There are two main scenarios that can happen for me in this situation:
1. We receive two new toys that neither of the boys have gotten yet – Yeah!
2. We receive two of the same toys that both of the boys have already gotten - Boo!
There are variations on those two main scenarios:
1. We receive two new toys that neither of the boys have gotten, but they are not the same. If they both want the same toy, how do you decide who gets what?
2. We receive one toy that is new and one that is not.
This is where that stress I spoke of rises exponentially, and a decision needs to be made. Do you become that mother that you said you’d never be? You know the one.

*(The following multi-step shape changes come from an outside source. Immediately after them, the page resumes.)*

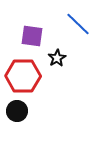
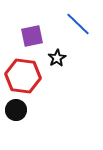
purple square: rotated 20 degrees counterclockwise
red hexagon: rotated 8 degrees clockwise
black circle: moved 1 px left, 1 px up
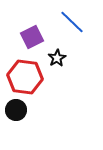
blue line: moved 6 px left, 2 px up
purple square: moved 1 px down; rotated 15 degrees counterclockwise
red hexagon: moved 2 px right, 1 px down
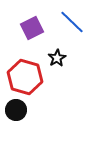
purple square: moved 9 px up
red hexagon: rotated 8 degrees clockwise
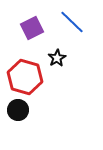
black circle: moved 2 px right
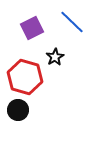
black star: moved 2 px left, 1 px up
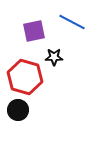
blue line: rotated 16 degrees counterclockwise
purple square: moved 2 px right, 3 px down; rotated 15 degrees clockwise
black star: moved 1 px left; rotated 30 degrees clockwise
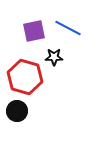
blue line: moved 4 px left, 6 px down
black circle: moved 1 px left, 1 px down
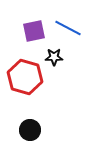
black circle: moved 13 px right, 19 px down
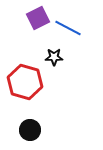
purple square: moved 4 px right, 13 px up; rotated 15 degrees counterclockwise
red hexagon: moved 5 px down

She’s the one that goes back up to the counter to request a different toy, or sits at the drive-thru window while the toys get checked for approval so she can trade for a new toy if need be, while the growing line of drivers in cars behind her think of ways to creatively end her time at the drive-thru window - permanently. Or the one that spends $1.99 purchasing an extra toy to make a crying child happy, or to derail an impending tantrum when she just doesn’t have the time or energy to deal with it. (And, just to set the record straight, I’ve never done any of these things. I’ve just seen them done or heard them done. And, if you believe that, I have a 15 gallon storage container of rejected kid’s meal toys that I’d like to sell you.)
So, what do you think? Do I have a case?